Your assignment » Look through the records below, and whenever a line contains "bestellen", copy it.
[[ Materials provided open ]]
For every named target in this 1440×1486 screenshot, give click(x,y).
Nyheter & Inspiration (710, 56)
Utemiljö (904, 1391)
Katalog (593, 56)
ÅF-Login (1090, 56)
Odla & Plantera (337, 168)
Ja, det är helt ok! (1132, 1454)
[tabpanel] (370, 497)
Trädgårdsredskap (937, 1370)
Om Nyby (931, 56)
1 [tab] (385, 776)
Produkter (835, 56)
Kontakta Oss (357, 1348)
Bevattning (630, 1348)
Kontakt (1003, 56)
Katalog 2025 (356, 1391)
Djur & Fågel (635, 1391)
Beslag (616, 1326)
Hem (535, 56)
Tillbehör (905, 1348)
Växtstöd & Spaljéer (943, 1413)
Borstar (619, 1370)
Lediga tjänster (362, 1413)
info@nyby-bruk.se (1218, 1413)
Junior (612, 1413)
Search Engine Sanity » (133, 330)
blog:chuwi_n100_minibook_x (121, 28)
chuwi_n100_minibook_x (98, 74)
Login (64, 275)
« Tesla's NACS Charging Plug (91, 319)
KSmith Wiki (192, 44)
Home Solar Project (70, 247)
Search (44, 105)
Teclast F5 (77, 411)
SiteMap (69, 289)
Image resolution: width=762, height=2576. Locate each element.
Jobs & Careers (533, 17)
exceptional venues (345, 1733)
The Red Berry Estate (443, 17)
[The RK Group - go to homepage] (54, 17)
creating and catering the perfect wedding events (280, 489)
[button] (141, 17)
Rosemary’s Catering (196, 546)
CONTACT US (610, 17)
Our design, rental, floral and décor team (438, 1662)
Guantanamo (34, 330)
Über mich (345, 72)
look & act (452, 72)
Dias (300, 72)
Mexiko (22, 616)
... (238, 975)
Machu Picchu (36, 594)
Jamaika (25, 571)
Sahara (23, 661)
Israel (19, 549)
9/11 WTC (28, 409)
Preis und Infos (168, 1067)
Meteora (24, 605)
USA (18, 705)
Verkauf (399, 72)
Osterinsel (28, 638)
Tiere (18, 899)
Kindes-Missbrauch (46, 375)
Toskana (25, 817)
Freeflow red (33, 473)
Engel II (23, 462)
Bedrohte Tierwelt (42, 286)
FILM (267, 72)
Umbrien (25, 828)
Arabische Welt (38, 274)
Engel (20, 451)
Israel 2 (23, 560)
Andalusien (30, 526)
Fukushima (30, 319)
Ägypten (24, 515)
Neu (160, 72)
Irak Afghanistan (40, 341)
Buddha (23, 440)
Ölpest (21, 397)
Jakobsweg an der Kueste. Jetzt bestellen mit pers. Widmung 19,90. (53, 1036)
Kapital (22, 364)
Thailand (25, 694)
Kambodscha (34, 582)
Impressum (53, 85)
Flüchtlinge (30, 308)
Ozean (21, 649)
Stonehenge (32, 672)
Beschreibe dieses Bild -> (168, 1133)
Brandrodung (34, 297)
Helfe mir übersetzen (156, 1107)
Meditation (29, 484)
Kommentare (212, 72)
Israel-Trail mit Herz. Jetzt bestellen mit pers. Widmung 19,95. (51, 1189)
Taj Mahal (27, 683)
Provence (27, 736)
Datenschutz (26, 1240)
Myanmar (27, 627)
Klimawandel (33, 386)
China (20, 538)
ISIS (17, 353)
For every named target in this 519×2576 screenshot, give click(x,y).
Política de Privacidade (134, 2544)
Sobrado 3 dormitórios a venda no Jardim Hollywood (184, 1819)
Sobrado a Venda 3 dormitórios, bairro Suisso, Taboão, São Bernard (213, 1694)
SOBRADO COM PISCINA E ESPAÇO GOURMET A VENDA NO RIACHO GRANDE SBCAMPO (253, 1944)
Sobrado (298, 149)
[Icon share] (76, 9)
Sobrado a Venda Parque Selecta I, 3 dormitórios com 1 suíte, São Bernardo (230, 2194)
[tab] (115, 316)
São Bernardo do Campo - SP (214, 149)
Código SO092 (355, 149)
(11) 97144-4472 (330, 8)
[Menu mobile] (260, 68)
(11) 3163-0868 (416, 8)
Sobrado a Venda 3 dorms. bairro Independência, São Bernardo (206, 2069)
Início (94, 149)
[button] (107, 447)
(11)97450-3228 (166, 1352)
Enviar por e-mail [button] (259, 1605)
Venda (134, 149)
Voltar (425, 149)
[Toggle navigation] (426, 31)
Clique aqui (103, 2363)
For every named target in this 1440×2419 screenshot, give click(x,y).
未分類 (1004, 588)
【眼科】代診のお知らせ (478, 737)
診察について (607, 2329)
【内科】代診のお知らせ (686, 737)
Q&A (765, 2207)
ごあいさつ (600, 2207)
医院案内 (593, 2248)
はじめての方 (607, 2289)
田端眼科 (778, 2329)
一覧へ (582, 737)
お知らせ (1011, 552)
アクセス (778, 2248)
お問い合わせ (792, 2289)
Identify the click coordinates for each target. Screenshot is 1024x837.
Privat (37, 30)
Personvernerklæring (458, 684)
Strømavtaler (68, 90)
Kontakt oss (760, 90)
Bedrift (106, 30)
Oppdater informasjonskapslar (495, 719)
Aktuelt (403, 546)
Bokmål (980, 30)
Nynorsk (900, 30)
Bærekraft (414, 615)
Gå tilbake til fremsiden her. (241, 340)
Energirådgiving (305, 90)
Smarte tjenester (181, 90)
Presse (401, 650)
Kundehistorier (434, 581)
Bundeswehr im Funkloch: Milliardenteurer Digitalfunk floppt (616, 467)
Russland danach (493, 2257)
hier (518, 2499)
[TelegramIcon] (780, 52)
[[ Materials provided closed ]]
Response box »
Jakobsweg an der Kueste. Jetzt bestellen mit pers. Widmung 19,90. (53, 1036)
Israel-Trail mit Herz. Jetzt bestellen mit pers. Widmung 19,95. (51, 1189)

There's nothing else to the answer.